Update (20/02/20)

The NativeContainerIsAtomicWriteOnly attribute is required for use in IJobParallelFor, but it also means the container is marked as write only! If you use it in a IJobParallelFor and attempt to read a value which is checked with AtomicSafetyHandle.CheckReadAndThrow(m_Safety);, then you’ll get the error When accessing: InvalidOperationException: The native container has been declared as [WriteOnly] in the job, but you are reading from it.

So two separate containers are required.

  • A write only container that uses the NativeContainerIsAtomicWriteOnly attribute.
  • A read and write container without this attribute for use in IJobs. You can optional mark this as read only with the [ReadOnly] attribute.

Note you can use a container that is not marked as atomic write only in an IJobParallelFor if the field in the job has a NativeDisableParallelForRestriction attribute.

This impossible without copying and pasting code. structs don’t have inheritance, you can’t use an interface in a job. You can’t use a third shared class for implementation with two light wrappers around it. The DisposeSentinel is not blittable and can’t be used in this class. So none of the safety checks can go in the third class. Which in this case is the majority of the code.

Passing Data to Jobs

Jobs in Unity must be structs and must only contain blittable types. This allows jobs to be copyable and for the job system to enforce thread safety. If I have a job with an int field, the value of the int is copied and I have no way to get the result of my fancy calculation I performed in the job.

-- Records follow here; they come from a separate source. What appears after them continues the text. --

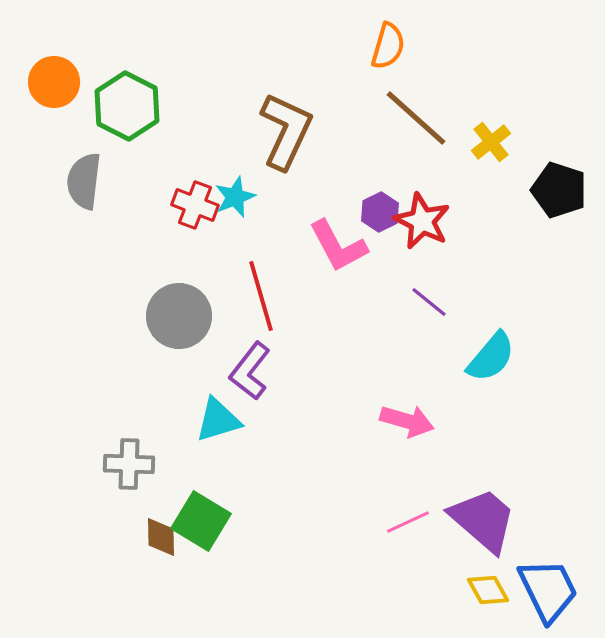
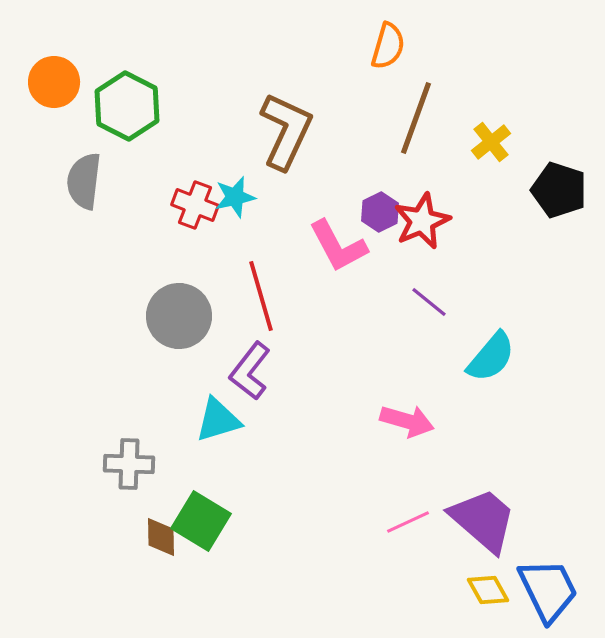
brown line: rotated 68 degrees clockwise
cyan star: rotated 9 degrees clockwise
red star: rotated 22 degrees clockwise
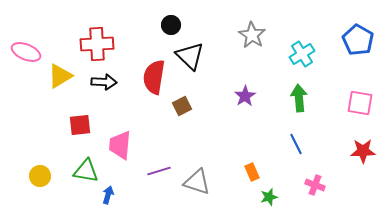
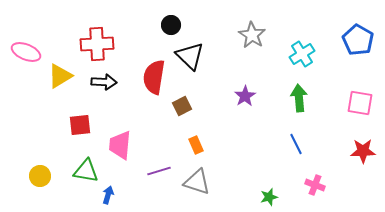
orange rectangle: moved 56 px left, 27 px up
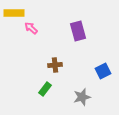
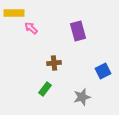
brown cross: moved 1 px left, 2 px up
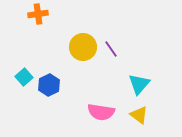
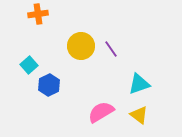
yellow circle: moved 2 px left, 1 px up
cyan square: moved 5 px right, 12 px up
cyan triangle: rotated 30 degrees clockwise
pink semicircle: rotated 140 degrees clockwise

So how to do NativeCollections get data in an out of jobs? Well the quick answer is that they hold a pointer to the data, instead of the data itself. So the pointer gets copied, rather then the data. The same data can still be accessed by all the copies of the job through the pointer.

The current advice for passing simple ints into a job is to use a single element NativeArray.

There are a few downsides to this:

  • It’s awkward to use with subscript operator in and out of the job to get the value. It may not be clear to future coders what the intent is.
  • NativeArray doesn’t support parallel for jobs. Although you can use the Concurrent versions of NativeHashMap and other containers.

Thread Safety

We could write our own container that uses a similar approach, allocating an int pointer that is shared with all copies of the job.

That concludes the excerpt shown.